[Material shown — start]
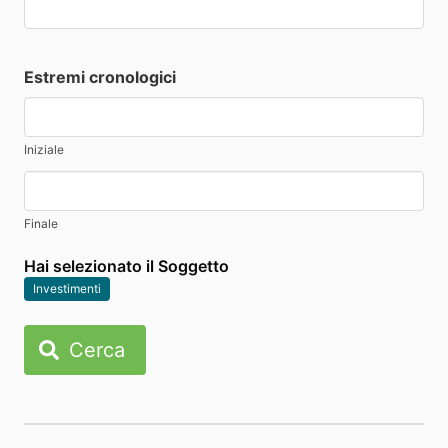
Estremi cronologici
Iniziale
Finale
Hai selezionato il Soggetto
Investimenti
Cerca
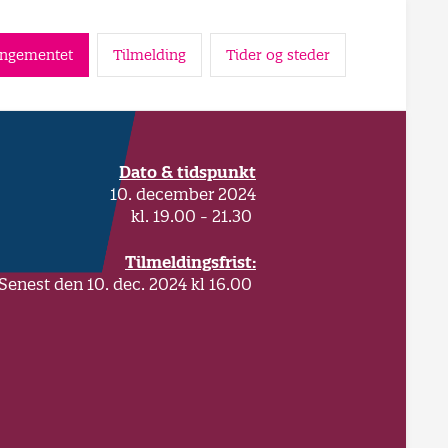
angementet
Tilmelding
Tider og steder
Dato & tidspunkt
10. december 2024
kl. 19.00 - 21.30
Tilmeldingsfrist:
Senest den 10. dec. 2024 kl 16.00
[Material shown — finish]
### Description of the task:
Verbatim copy without images: write the records above out in full.

### Output of the task:
Estremi cronologici
Iniziale
Finale
Hai selezionato il Soggetto
Investimenti
Cerca
angementet
Tilmelding
Tider og steder
Dato & tidspunkt
10. december 2024
kl. 19.00 - 21.30
Tilmeldingsfrist:
Senest den 10. dec. 2024 kl 16.00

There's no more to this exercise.